The high food prices are also affecting local hospitals. That is why savings are now being made on hospital meals.
The price increases are now also being felt in hospitals. In Tyrol, even the menus are now being adapted because of the high food prices. Particularly expensive products should now be served less frequently. That’s why, for example, goulash will be on the menu instead of schnitzel in the future. Or you can just go without meat altogether.
200,000 euros more for groceries
More than three million dishes are served at the Tirol Kliniken every year. The largest hospital kitchen in the country is located in Innsbruck. 75,000 heads of lettuce, 60 tons of fresh vegetables, around 51 tons of potatoes, around 53 tons of fruit and 26 tons of meat and sausages are processed there every year. Cost point: 3.3 million euros.
“We expect that this budget will be burdened by five to six percent more due to inflation,” says clinic spokesman Johannes Schwamberger to the “Tiroler Tageszeitung”. That would be an increase of around 200,000 euros. In order to reduce costs, they want to “cook more intelligently in the future. Products whose prices have risen sharply should be avoided wherever possible,” explains Schwamberger.
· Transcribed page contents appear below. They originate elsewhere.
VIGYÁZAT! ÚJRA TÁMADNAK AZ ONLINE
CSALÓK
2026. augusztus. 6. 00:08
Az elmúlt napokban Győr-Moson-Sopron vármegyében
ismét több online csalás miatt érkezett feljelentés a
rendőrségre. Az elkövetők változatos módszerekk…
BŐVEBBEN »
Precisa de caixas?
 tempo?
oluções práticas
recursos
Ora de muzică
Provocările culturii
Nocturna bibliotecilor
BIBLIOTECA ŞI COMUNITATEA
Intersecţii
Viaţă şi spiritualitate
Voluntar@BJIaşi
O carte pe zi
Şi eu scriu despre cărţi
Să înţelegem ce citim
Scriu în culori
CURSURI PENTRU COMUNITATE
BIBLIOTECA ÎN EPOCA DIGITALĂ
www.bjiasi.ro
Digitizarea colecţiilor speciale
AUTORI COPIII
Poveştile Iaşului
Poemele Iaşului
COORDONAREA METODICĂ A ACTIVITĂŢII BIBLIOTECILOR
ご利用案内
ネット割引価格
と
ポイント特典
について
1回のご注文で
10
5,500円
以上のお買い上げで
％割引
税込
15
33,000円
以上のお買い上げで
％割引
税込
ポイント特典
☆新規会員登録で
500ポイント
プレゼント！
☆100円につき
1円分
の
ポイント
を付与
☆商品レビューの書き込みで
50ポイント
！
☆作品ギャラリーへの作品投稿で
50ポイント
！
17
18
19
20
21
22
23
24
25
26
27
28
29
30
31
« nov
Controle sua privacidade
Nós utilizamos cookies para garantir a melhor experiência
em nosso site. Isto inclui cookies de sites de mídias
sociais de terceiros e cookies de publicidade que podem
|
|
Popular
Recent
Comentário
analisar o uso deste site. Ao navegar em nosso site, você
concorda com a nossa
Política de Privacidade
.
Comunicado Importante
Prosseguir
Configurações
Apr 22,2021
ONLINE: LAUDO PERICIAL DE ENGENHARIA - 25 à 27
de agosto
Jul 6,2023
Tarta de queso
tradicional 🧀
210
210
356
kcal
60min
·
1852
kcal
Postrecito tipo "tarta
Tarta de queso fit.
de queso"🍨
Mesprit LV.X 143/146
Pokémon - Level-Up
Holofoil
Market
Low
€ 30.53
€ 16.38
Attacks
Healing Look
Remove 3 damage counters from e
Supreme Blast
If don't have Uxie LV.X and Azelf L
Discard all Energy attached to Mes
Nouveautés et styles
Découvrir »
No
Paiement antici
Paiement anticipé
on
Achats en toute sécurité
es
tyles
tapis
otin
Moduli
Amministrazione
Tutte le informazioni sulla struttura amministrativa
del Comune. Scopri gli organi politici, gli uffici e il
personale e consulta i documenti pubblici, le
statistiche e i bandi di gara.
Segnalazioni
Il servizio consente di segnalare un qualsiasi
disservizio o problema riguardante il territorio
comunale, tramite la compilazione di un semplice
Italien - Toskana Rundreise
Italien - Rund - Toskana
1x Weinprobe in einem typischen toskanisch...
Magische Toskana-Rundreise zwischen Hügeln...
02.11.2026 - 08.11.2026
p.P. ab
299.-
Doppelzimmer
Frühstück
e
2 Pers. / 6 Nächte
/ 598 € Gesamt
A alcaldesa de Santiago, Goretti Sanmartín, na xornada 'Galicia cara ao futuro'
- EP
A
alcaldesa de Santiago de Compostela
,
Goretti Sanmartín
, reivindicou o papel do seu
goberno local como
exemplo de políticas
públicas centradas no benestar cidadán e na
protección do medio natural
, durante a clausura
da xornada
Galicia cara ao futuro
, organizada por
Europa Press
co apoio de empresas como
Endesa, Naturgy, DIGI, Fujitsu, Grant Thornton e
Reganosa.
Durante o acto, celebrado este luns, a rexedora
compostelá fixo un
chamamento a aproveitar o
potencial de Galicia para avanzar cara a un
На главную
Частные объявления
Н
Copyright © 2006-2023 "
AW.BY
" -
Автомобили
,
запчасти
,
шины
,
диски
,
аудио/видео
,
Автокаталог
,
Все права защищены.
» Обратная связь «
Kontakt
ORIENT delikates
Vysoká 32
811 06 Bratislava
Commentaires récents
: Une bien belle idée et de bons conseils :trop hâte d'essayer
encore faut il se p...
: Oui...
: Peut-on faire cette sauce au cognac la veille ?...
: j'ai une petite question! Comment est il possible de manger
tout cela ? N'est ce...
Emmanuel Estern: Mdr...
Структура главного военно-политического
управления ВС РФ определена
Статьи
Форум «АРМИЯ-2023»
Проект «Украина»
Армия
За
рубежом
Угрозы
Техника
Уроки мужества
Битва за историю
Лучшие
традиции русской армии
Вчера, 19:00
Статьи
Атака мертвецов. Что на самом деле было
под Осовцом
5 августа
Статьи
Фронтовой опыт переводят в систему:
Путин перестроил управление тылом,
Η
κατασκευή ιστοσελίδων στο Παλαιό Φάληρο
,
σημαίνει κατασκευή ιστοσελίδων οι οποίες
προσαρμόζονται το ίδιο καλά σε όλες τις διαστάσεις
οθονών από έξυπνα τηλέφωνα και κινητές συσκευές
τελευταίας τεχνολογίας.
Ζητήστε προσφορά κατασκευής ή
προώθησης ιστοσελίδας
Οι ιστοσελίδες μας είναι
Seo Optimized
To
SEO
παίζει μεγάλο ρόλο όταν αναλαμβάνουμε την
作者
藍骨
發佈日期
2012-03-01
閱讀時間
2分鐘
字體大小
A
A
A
Ragout instead of beef escalope
The increased food prices are also noticeable for Erich Waldner, the kitchen manager at the St. Vinzenz hospital in Zams, Tyrol. Waldner believes that expenses for food at Zammer Hospital will be 20 to 30 percent higher this year. “It is becoming increasingly difficult to maintain the usual difficult level in the kitchen with the current budget. We are currently working with alternative products. Instead of the beef escalope there will be goulash or ragout in the future, so we can already save a few euros,” says the Kitchen manager opposite the “TT”.
If the Innsbruck clinic has its way, no compromises will be made when it comes to the quality and quantity of the food. “No smaller portions will be served, it will not be written with inferior food,” said spokesman Johannes Schwamberger and assured: “Consumers, patients and employees will not even notice the adjustments to our menus.”